History

Australia
- Name: Silver Cloud
- Builder: Lars Halvorsen Sons
- Completed: 1939
- Fate: Still in use as a private vessel

History

Australia
- Name: Silver Cloud

= HMAS Silver Cloud =

HMAS Silver Cloud (52) was a luxury motor cruiser, commissioned as a channel patrol boat operated by the Royal Australian Navy (RAN) during World War II. She was one of thirteen similar vessels, known to Sydneysiders as the 'Hollywood Fleet'.

Silver Cloud was a 65 ft cruiser built in 1939 by Lars Halvorsen Sons. At the time she was launched, she was the third Silver Cloud built for Jack Bruce, cousin of Stanley M Bruce, former Prime Minister and later Australia's High Commissioner to the United Kingdom. She was 58 ft 6 in with a beam of 14 ft 9 in powered by twin eight cylinder 180 hp Gray Marine engines. She included a two berth cabin, a single berth cabin, a crews cabin, galley with gas stove and electric refrigerator, shower room, toilet, dining saloon and a deck saloon. Keel and frames were of spotted gum, New Zealand kauri planking and Queensland maple superstructure and interior woodwork.

She was requisitioned and later commissioned by the RAN on 21 July 1941 under the command of Lieutenant R E Breydon, RANR. She was armed with Vickers machine guns fore and aft and depth charge racks on the stern.

During the Battle of Sydney Harbour (often referred to as the attack on Sydney Harbour), on 31 May and 1 June 1942, Silver Cloud remained moored to the wharf in Rushcutters Bay.

Whilst the RAN Sea Power Centre histories record her being employed on patrol duties of the swept channels to seaward of Sydney, and on patrol duties on the NSW coast, there is no record in the Sydney Log of Silver Cloud leaving Sydney after the Battle of Sydney Harbour.  In 1978 when discussing the Battle of Sydney Harbour, Reg Andrew (former commander of HMAS Seamist) said Silver Cloud rarely ‘ever’ went on patrol as she was for ‘base duties and VIP cruises’.

On 12 July 1943 whilst getting underway at Hunters Bay, Sydney Harbour, Silver Cloud was consumed by fire.
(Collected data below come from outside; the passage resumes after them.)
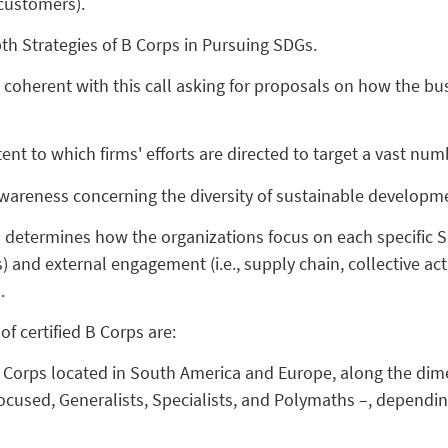
customers).
th Strategies of B Corps in Pursuing SDGs.
 coherent with this call asking for proposals on how the 
ent to which firms' efforts are directed to target a vast nu
awareness concerning the diversity of sustainable developme
 determines how the organizations focus on each specific S
s) and external engagement (i.e., supply chain, collective ac
SDG.
f certified B Corps are:
 Corps located in South America and Europe, along the dime
focused, Generalists, Specialists, and Polymaths –, dependin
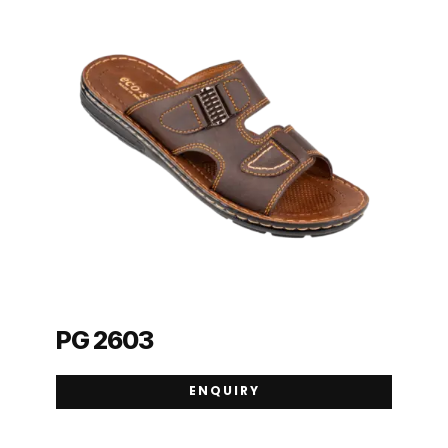
PG 2603
ENQUIRY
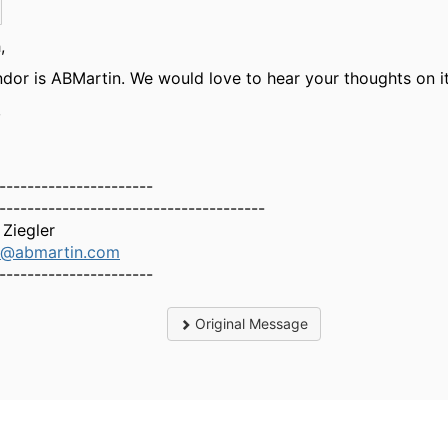
,
dor is ABMartin. We would love to hear your thoughts on it
,
----------------------
--------------------------------------
Ziegler
er@abmartin.com
----------------------
Original Message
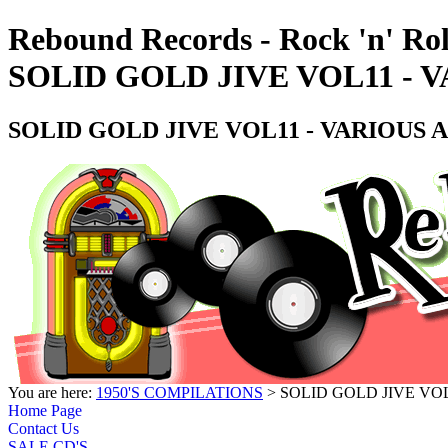
Rebound Records - Rock 'n' Rol
SOLID GOLD JIVE VOL11 - 
SOLID GOLD JIVE VOL11 - VARIOUS A
You are here:
1950'S COMPILATIONS
> SOLID GOLD JIVE VOL
Home Page
Contact Us
SALE CD'S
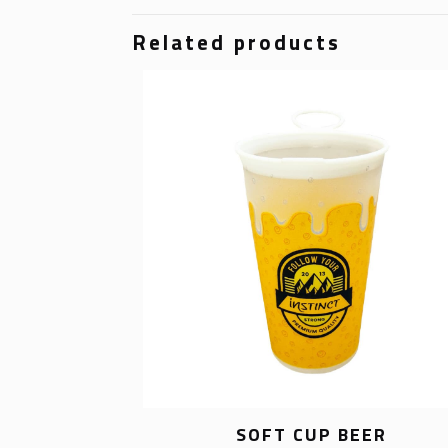
Related products
SOFT CUP BEER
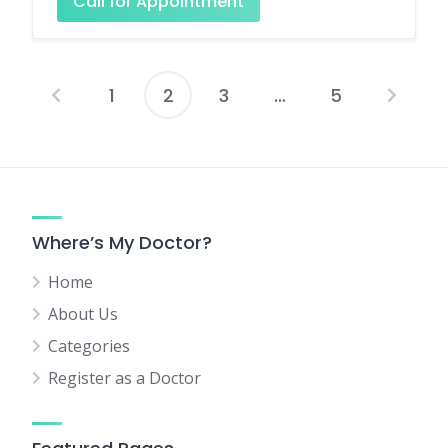
Call for Appointment
1
2
3
…
5
Posts
pagination
Where’s My Doctor?
Home
About Us
Categories
Register as a Doctor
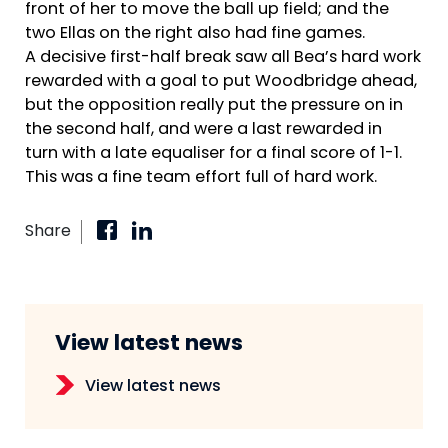
front of her to move the ball up field; and the
two Ellas on the right also had fine games.
A decisive first-half break saw all Bea’s hard work
rewarded with a goal to put Woodbridge ahead,
but the opposition really put the pressure on in
the second half, and were a last rewarded in
turn with a late equaliser for a final score of 1-1.
This was a fine team effort full of hard work.
Share
View latest news
View latest news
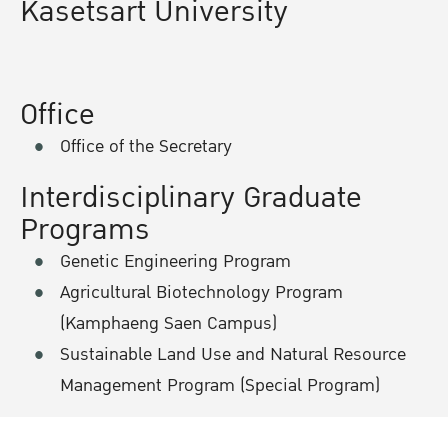
Kasetsart University
Office
Office of the Secretary
Interdisciplinary Graduate
Programs
Genetic Engineering Program
Agricultural Biotechnology Program
(Kamphaeng Saen Campus)
Sustainable Land Use and Natural Resource
Management Program (Special Program)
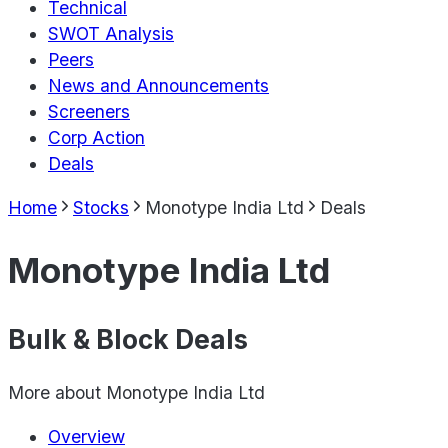
Technical
SWOT Analysis
Peers
News and Announcements
Screeners
Corp Action
Deals
Home
Stocks
Monotype India Ltd
Deals
Monotype India Ltd
Bulk & Block Deals
More about
Monotype India Ltd
Overview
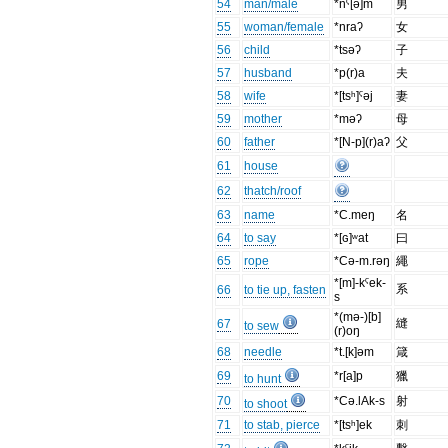
54
man/male
*nˤ[ə]m
男
55
woman/female
*nraʔ
女
56
child
*tsəʔ
子
57
husband
*p(r)a
夫
58
wife
*[tsʰ]ˤəj
妻
59
mother
*məʔ
母
60
father
*[N-p](r)aʔ
父
61
house
62
thatch/roof
63
name
*C.meŋ
名
64
to say
*[ɢ]ʷat
曰
65
rope
*Cə-m.rəŋ
繩
*[m]-kˤek-
系
66
to tie up, fasten
s
*(mə-)[b]
縫
67
to sew
(r)oŋ
68
needle
*t.[k]əm
箴
69
*r[a]p
獵
to hunt
70
*Cə.lAk-s
射
to shoot
71
to stab, pierce
*[tsʰ]ek
刺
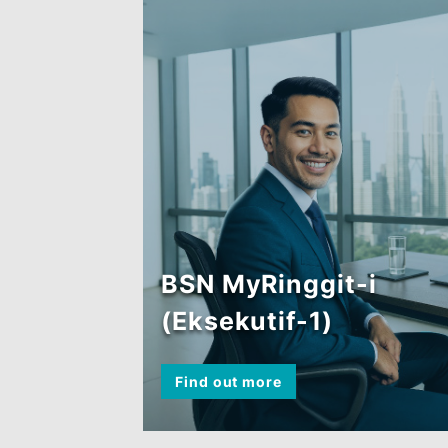
(Perintis)
Find out more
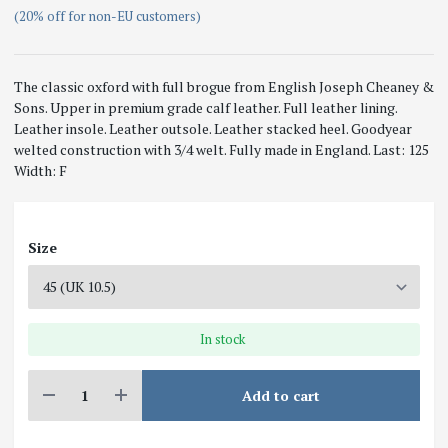
(20% off for non-EU customers)
The classic oxford with full brogue from English Joseph Cheaney &
Sons. Upper in premium grade calf leather. Full leather lining.
Leather insole. Leather outsole. Leather stacked heel. Goodyear
welted construction with 3/4 welt. Fully made in England. Last: 125
Width: F
Size
In stock
Add to cart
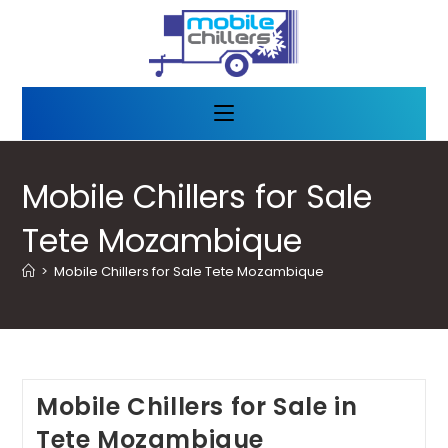
Mobile Chillers for Sale
Tete Mozambique
>
Mobile Chillers for Sale Tete Mozambique
Mobile Chillers for Sale in
Tete Mozambique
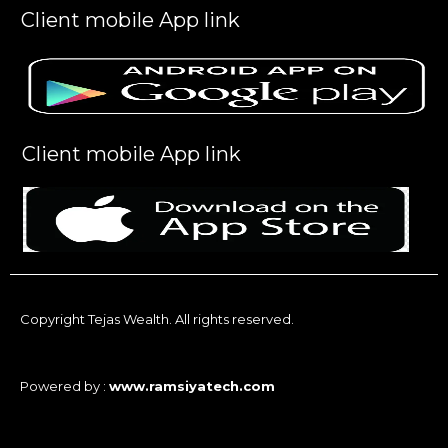
Client mobile App link
Client mobile App link
Copyright Tejas Wealth. All rights reserved.
Powered by :
www.ramsiyatech.com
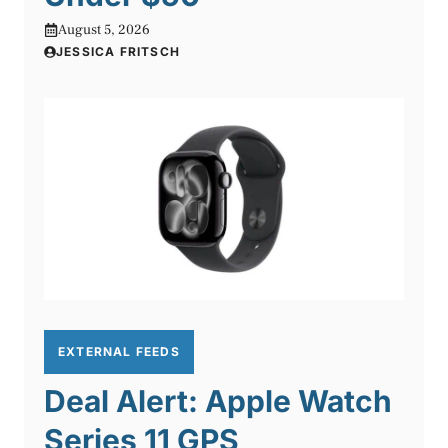
August 5, 2026
JESSICA FRITSCH
EXTERNAL FEEDS
Deal Alert: Apple Watch
Series 11 GPS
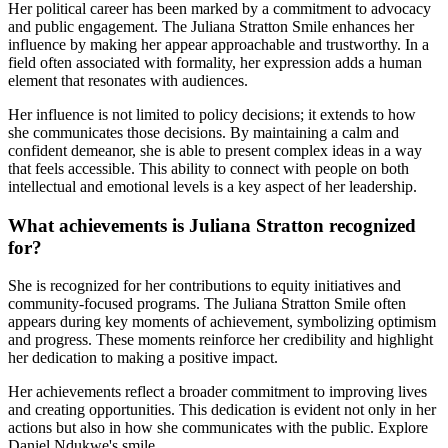
Her political career has been marked by a commitment to advocacy
and public engagement. The Juliana Stratton Smile enhances her
influence by making her appear approachable and trustworthy. In a
field often associated with formality, her expression adds a human
element that resonates with audiences.
Her influence is not limited to policy decisions; it extends to how
she communicates those decisions. By maintaining a calm and
confident demeanor, she is able to present complex ideas in a way
that feels accessible. This ability to connect with people on both
intellectual and emotional levels is a key aspect of her leadership.
What achievements is Juliana Stratton recognized
for?
She is recognized for her contributions to equity initiatives and
community-focused programs. The Juliana Stratton Smile often
appears during key moments of achievement, symbolizing optimism
and progress. These moments reinforce her credibility and highlight
her dedication to making a positive impact.
Her achievements reflect a broader commitment to improving lives
and creating opportunities. This dedication is evident not only in her
actions but also in how she communicates with the public.
Explore
Daniel Ndukwe's smile
.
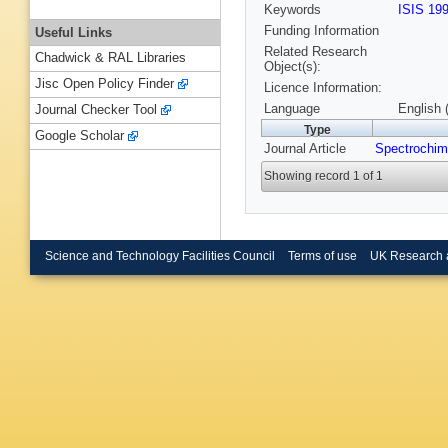
Keywords
ISIS 19
Funding Information
Useful Links
Related Research
Chadwick & RAL Libraries
Object(s):
Jisc Open Policy Finder
Licence Information:
Language
English 
Journal Checker Tool
Type
Google Scholar
Journal Article
Spectrochim
Showing record 1 of 1
Science and Technology Facilities Council
Terms of use
UK Research 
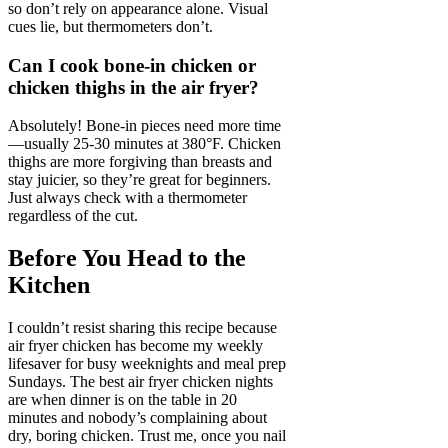
so don’t rely on appearance alone. Visual
cues lie, but thermometers don’t.
Can I cook bone-in chicken or
chicken thighs in the air fryer?
Absolutely! Bone-in pieces need more time
—usually 25-30 minutes at 380°F. Chicken
thighs are more forgiving than breasts and
stay juicier, so they’re great for beginners.
Just always check with a thermometer
regardless of the cut.
Before You Head to the
Kitchen
I couldn’t resist sharing this recipe because
air fryer chicken has become my weekly
lifesaver for busy weeknights and meal prep
Sundays. The best air fryer chicken nights
are when dinner is on the table in 20
minutes and nobody’s complaining about
dry, boring chicken. Trust me, once you nail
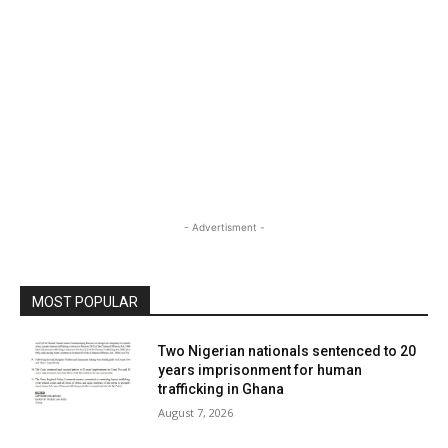
- Advertisment -
MOST POPULAR
Two Nigerian nationals sentenced to 20
years imprisonment for human
trafficking in Ghana
August 7, 2026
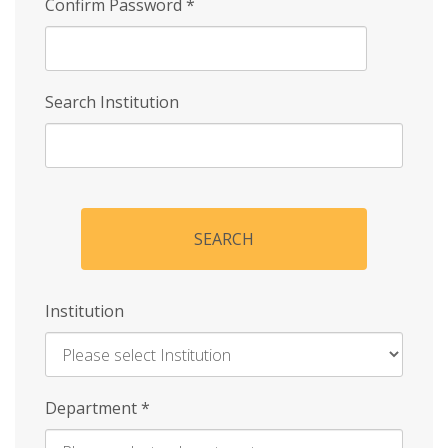
Confirm Password
*
Search Institution
SEARCH
Institution
Enter
Department
*
Institution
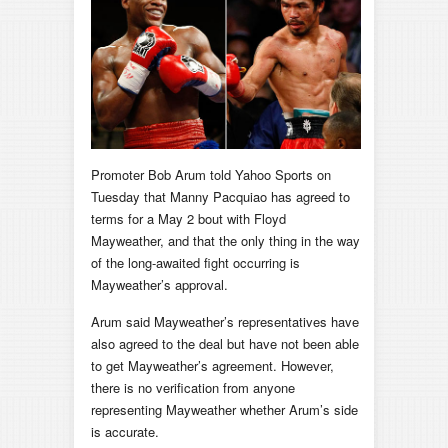
Promoter Bob Arum told Yahoo Sports on
Tuesday that Manny Pacquiao has agreed to
terms for a May 2 bout with Floyd
Mayweather, and that the only thing in the way
of the long-awaited fight occurring is
Mayweather’s approval.
Arum said Mayweather’s representatives have
also agreed to the deal but have not been able
to get Mayweather’s agreement. However,
there is no verification from anyone
representing Mayweather whether Arum’s side
is accurate.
She was towed to the nearby wharf at HMAS Penguin where the local fire brigade was able to extinguish the fire, however the fire destroyed a large portion of the vessel to the waterline. A proposal was considered by the RAN for her to be re-built as a stores vessels, however, this was rejected and the remaining hull was sold to Lars Halvorsen and Sons.

Halvorsens subsequently re-built her. She remains afloat (May 2020) and in use.